Start of SUPPLIED MATERIAL
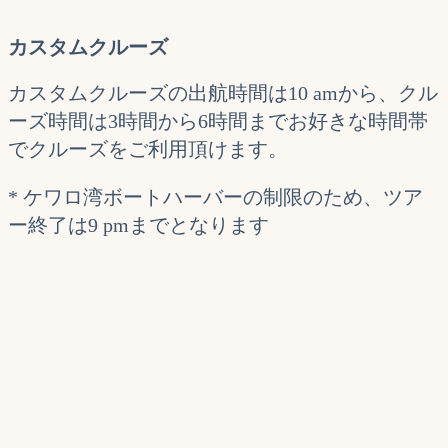
カスタムクルーズ
カスタムクルーズの出航時間は10 amから、クル
ーズ時間は3時間から6時間までお好きな時間帯
でクルーズをご利用頂けます。
* ケワロ湾ボートハーバーの制限のため、ツア
ー終了は9 pmまでとなります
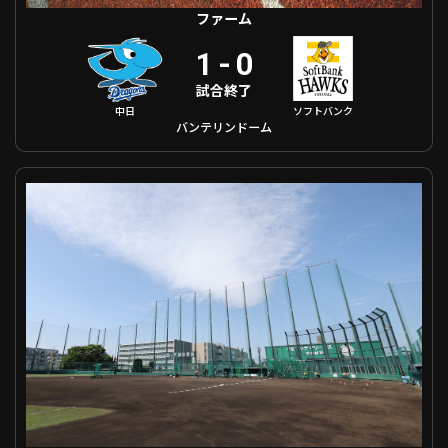
ファーム
1
-
0
試合終了
中日
ソフトバンク
バンテリンドーム
ファーム 千葉ロッテ VS 埼玉西武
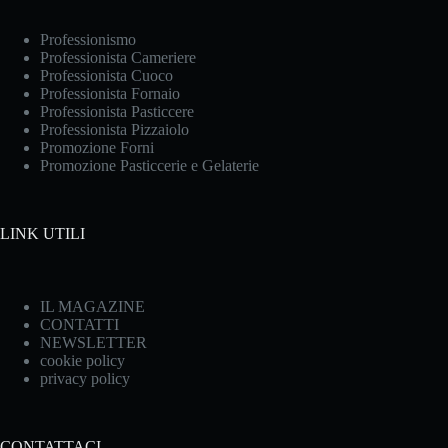
Professionismo
Professionista Cameriere
Professionista Cuoco
Professionista Fornaio
Professionista Pasticcere
Professionista Pizzaiolo
Promozione Forni
Promozione Pasticcerie e Gelaterie
LINK UTILI
IL MAGAZINE
CONTATTI
NEWSLETTER
cookie policy
privacy policy
CONTATTACI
End of SUPPLIED MATERIAL
EXERCISE REQUIREMENTS: Word for word, copy the line containing "Promozione Pasticcerie e Gelaterie" and each line after it to the end of the records, and nothing besides.

EXERCISE ANSWER:
Promozione Pasticcerie e Gelaterie
LINK UTILI
IL MAGAZINE
CONTATTI
NEWSLETTER
cookie policy
privacy policy
CONTATTACI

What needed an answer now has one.